To the impossible question, you have given the perfect answer.


----------



## Arsakes (Feb 20, 2012)

His 3rd, 5th, 6th and 7th adagios are great as well. Sadly, I haven't listened enough to his 1st, 2nd and 9th symphonies.
I like the 7th's adagio the most, it's very emotionally engaging...

As a whole I like Buckner's 5th symphony.


----------



## Jeremy Marchant (Mar 11, 2010)

Octo_Russ said:


> Here's a question, what is the best moment for you in any Bruckner Symphony?, for me it has to be the great coda at the ending of Adagio of the 8th Symphony, roughly about the last 4 minutes...


I agree.

But the nomination of this passage of the eighth symphony as the "best moment" is essentially an emotional response rather than a musical one.

So, maybe, the end of the finale of 8: you have to have heard the whole symphony to recognise that Bruckner is drawing together the themes of all four movements. It doesn't stand alone - by itself it is only best moment if you've heard the other seventy minutes. But it is so powerful precisely _because _it is the culmination of that long term vision.


----------



## JohnProffitt (Jun 16, 2012)

The best moment in Bruckner? For me, there are so many it's impossible to pick only one. But I'll mention three that I come back to, time and again.

1. The entry of the Chorale fortissimo at the conclusion of the Fifth Symphony finale. A hair-raisingly exultant moment; certainly the last such unambiguously triumphant and optimistic symphonic conclusion that Bruckner would write. The coda to the Finale of the Ninth would probably be similar in affect, but that portion of the Ninth's finale is most likely lost to us forever.

2. The statement in the full strings of the 2nd theme "Gesangsperiode" of the Ninth Symphony, 1st movement. Utterly sublime, and it breaks my heart every time I listen to it.

3. The first statement, fortissimo, of the grand Chorale of the Ninth Symphony, 4th movement. This portion of the Finale survives in virtually complete orchestration by Bruckner and it is indeed one of his greatest inspirations: Heaven throws open its Gates!

OK, I'll mention a fourth favorite: the prolonged build-up to the (in)famous climax of the Seventh Symphony Adagio, certainly with timpani and percussion!

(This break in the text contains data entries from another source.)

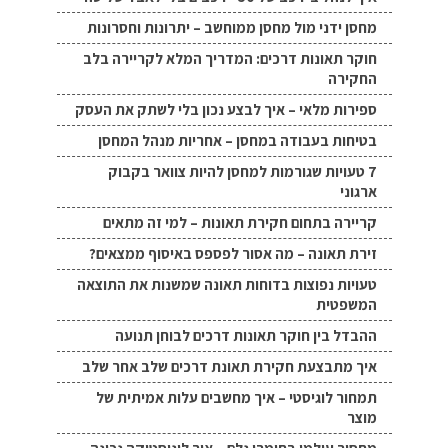
מחסן ידני מול מחסן ממוחשב – יתרונות וחסרונות
חוקר תאונות דרכים: המדריך המלא לקריירה בלב
החקירה
ספירות מלאי – איך לבצע נכון בלי לשתק את העסק
בטיחות בעבודה במחסן – אחריות מנהל המחסן
7 טעויות שגורמות למחסן להיות צוואר בקבוק
ארגוני
קריירה בתחום חקירת תאונות – למי זה מתאים
זירת תאונה – מה אסור לפספס באיסוף ממצאים?
טעויות נפוצות בדוחות תאונה שמשנות את התוצאה
המשפטית
ההבדל בין חוקר תאונות דרכים לבוחן תנועה
איך מתבצעת חקירת תאונת דרכים שלב אחר שלב
תמחור לוגיסטי – איך מחשבים עלות אמיתית של
מוצר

This is IMO one of the most visceral evocations in music of sexual tension ending in orgasm.


----------



## Andreas (Apr 27, 2012)

There are so many incredible climaxes and codas to choose from, it's quite impossible. In terms of sheer out-of-this-world-ness, the coda of the Fourth, as performed by Celibidache and the Munich Philharmonic, probably stands out for me.

Other than that, the wonderful fugato development section of the finale of the Fifth is a great pleasure to listen to. And somehow, the coda of that symphony strikes me as Bruckner's most fulfilling, outshining even that of the Eigth.


----------



## afterpostjack (May 2, 2010)

Another lovely finale is that of Saturn from Holst's Planets Suite. I think this is rather in the same spirit as the finale of the adagio in Bruckner's 8th.
In the finale of the adagio in Beethoven's 9th, the music is also very nice after the big climax.

On the theme of this thread, I think the finale of the 7th, first movement is one of the very best. It might be inspired by the lovely prelude to Wagner's Das Rheingold. In the finale of the 4th, the initial climax is amazing as well. The movement as a whole is one of my favorites.


----------



## guitar (Mar 12, 2014)

Hi,

I do not want to start a new thread, so I'm asking it here. I remember reading somewhere online what Bruckner considered himself his best composition/movement... and of course I can't seem to find this info anywhere anymore. The only thing I seem to find is that he thought his Te Deum was his best composition. But what about all the symphonic movements he wrote?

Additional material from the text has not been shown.